> [Work instruction] Show every line from the data below that includes "header".
··· Stored data ···
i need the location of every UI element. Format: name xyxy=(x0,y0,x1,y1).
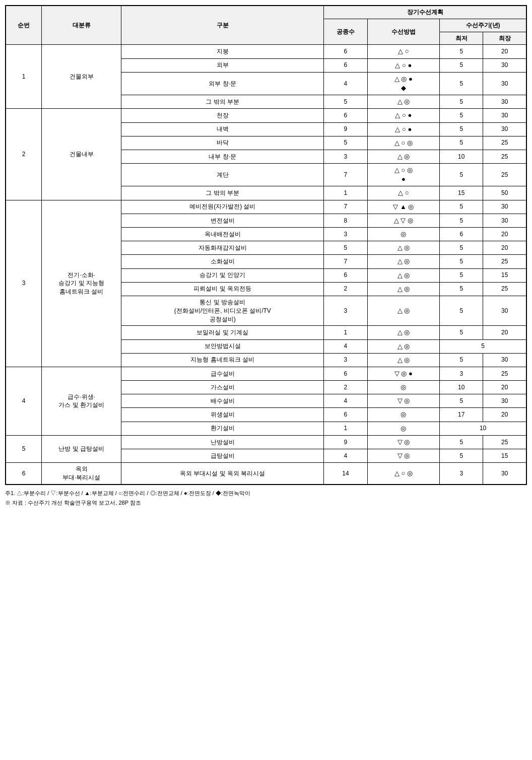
method-cell: △ ◎ xyxy=(367,326,440,339)
max-cell: 30 xyxy=(483,200,526,214)
min-cell: 5 xyxy=(440,241,483,255)
category-cell: 건물외부 xyxy=(42,45,121,109)
table-row: 3전기·소화· 승강기 및 지능형 홈네트워크 설비예비전원(자가발전) 설비7… xyxy=(6,200,526,214)
method-cell: △ ○ ● xyxy=(367,122,440,136)
division-cell: 승강기 및 인양기 xyxy=(121,268,324,282)
division-cell: 외부 창·문 xyxy=(121,72,324,95)
division-cell: 위생설비 xyxy=(121,408,324,422)
count-cell: 7 xyxy=(324,200,367,214)
method-cell: ◎ xyxy=(367,228,440,241)
division-cell: 천장 xyxy=(121,109,324,122)
seq-cell: 3 xyxy=(6,200,42,367)
method-cell: △ ◎ xyxy=(367,150,440,163)
max-cell: 25 xyxy=(483,164,526,186)
category-cell: 전기·소화· 승강기 및 지능형 홈네트워크 설비 xyxy=(42,200,121,367)
method-cell: △ ○ ● xyxy=(367,109,440,122)
division-cell: 그 밖의 부분 xyxy=(121,95,324,109)
division-cell: 지능형 홈네트워크 설비 xyxy=(121,353,324,367)
division-cell: 급수설비 xyxy=(121,367,324,380)
max-cell: 25 xyxy=(483,435,526,449)
min-cell: 5 xyxy=(440,45,483,58)
division-cell: 보안방법시설 xyxy=(121,339,324,353)
footnote-section: 주1. △:부분수리 / ▽:부분수선 / ▲:부분교체 / ○:전면수리 / … xyxy=(5,489,527,508)
min-cell: 5 xyxy=(440,72,483,95)
count-cell: 6 xyxy=(324,45,367,58)
seq-cell: 4 xyxy=(6,367,42,435)
footnote-source: ※ 자료 : 수선주기 개선 학술연구용역 보고서, 28P 참조 xyxy=(5,499,527,508)
method-cell: ▽ ◎ xyxy=(367,394,440,408)
max-cell: 25 xyxy=(483,282,526,296)
method-cell: △ ○ ◎ xyxy=(367,136,440,150)
method-cell: △ ◎ xyxy=(367,282,440,296)
count-cell: 3 xyxy=(324,353,367,367)
min-cell: 5 xyxy=(440,326,483,339)
method-cell: △ ◎ xyxy=(367,241,440,255)
count-cell: 1 xyxy=(324,186,367,200)
count-cell: 4 xyxy=(324,72,367,95)
method-cell: △ ○ ◎ ● xyxy=(367,164,440,186)
count-cell: 2 xyxy=(324,381,367,394)
division-cell: 환기설비 xyxy=(121,422,324,435)
max-cell: 25 xyxy=(483,150,526,163)
method-cell: ◎ xyxy=(367,422,440,435)
count-cell: 6 xyxy=(324,268,367,282)
method-cell: △ ◎ xyxy=(367,268,440,282)
category-cell: 건물내부 xyxy=(42,109,121,200)
count-cell: 5 xyxy=(324,241,367,255)
seq-cell: 5 xyxy=(6,435,42,462)
max-cell: 30 xyxy=(483,214,526,227)
category-cell: 난방 및 급탕설비 xyxy=(42,435,121,462)
division-cell: 내부 창·문 xyxy=(121,150,324,163)
division-cell: 통신 및 방송설비 (전화설비/인터폰, 비디오폰 설비/TV 공청설비) xyxy=(121,296,324,325)
header-division: 구분 xyxy=(121,6,324,45)
max-cell: 30 xyxy=(483,353,526,367)
division-cell: 급탕설비 xyxy=(121,449,324,463)
min-cell: 10 xyxy=(440,150,483,163)
count-cell: 7 xyxy=(324,255,367,268)
max-cell: 25 xyxy=(483,255,526,268)
method-cell: △ ◎ xyxy=(367,255,440,268)
min-cell: 5 xyxy=(440,214,483,227)
method-cell: △ ◎ xyxy=(367,95,440,109)
method-cell: ▽ ◎ ● xyxy=(367,367,440,380)
max-cell: 20 xyxy=(483,228,526,241)
max-cell: 30 xyxy=(483,109,526,122)
division-cell: 배수설비 xyxy=(121,394,324,408)
footnote-legend: 주1. △:부분수리 / ▽:부분수선 / ▲:부분교체 / ○:전면수리 / … xyxy=(5,489,527,498)
min-cell: 5 xyxy=(440,95,483,109)
min-cell: 5 xyxy=(440,449,483,463)
seq-cell: 2 xyxy=(6,109,42,200)
division-cell: 옥내배전설비 xyxy=(121,228,324,241)
division-cell: 외부 xyxy=(121,58,324,72)
header-min-cycle: 최저 xyxy=(440,32,483,45)
header-seq: 순번 xyxy=(6,6,42,45)
min-cell: 17 xyxy=(440,408,483,422)
max-cell: 20 xyxy=(483,326,526,339)
count-cell: 5 xyxy=(324,95,367,109)
min-cell: 5 xyxy=(440,339,526,353)
division-cell: 지붕 xyxy=(121,45,324,58)
division-cell: 소화설비 xyxy=(121,255,324,268)
count-cell: 1 xyxy=(324,326,367,339)
division-cell: 피뢰설비 및 옥외전등 xyxy=(121,282,324,296)
max-cell: 20 xyxy=(483,408,526,422)
method-cell: ▽ ◎ xyxy=(367,435,440,449)
main-container: 순번 대분류 구분 장기수선계획 공종수 수선방법 수선주기(년) 최저 최장 … xyxy=(5,5,527,508)
count-cell: 14 xyxy=(324,463,367,485)
max-cell: 30 xyxy=(483,394,526,408)
min-cell: 10 xyxy=(440,381,483,394)
method-cell: △ ▽ ◎ xyxy=(367,214,440,227)
max-cell: 15 xyxy=(483,449,526,463)
seq-cell: 6 xyxy=(6,463,42,485)
method-cell: △ ◎ xyxy=(367,339,440,353)
count-cell: 3 xyxy=(324,150,367,163)
max-cell: 25 xyxy=(483,367,526,380)
count-cell: 9 xyxy=(324,122,367,136)
count-cell: 6 xyxy=(324,367,367,380)
category-cell: 급수·위생· 가스 및 환기설비 xyxy=(42,367,121,435)
header-long-term: 장기수선계획 xyxy=(324,6,526,19)
header-repair-method: 수선방법 xyxy=(367,19,440,45)
header-work-count: 공종수 xyxy=(324,19,367,45)
division-cell: 변전설비 xyxy=(121,214,324,227)
max-cell: 30 xyxy=(483,122,526,136)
···
> [Response to this exercise]
header-division: 구분 xyxy=(121,6,324,45)
header-min-cycle: 최저 xyxy=(440,32,483,45)
header-seq: 순번 xyxy=(6,6,42,45)
header-long-term: 장기수선계획 xyxy=(324,6,526,19)
header-repair-method: 수선방법 xyxy=(367,19,440,45)
header-work-count: 공종수 xyxy=(324,19,367,45)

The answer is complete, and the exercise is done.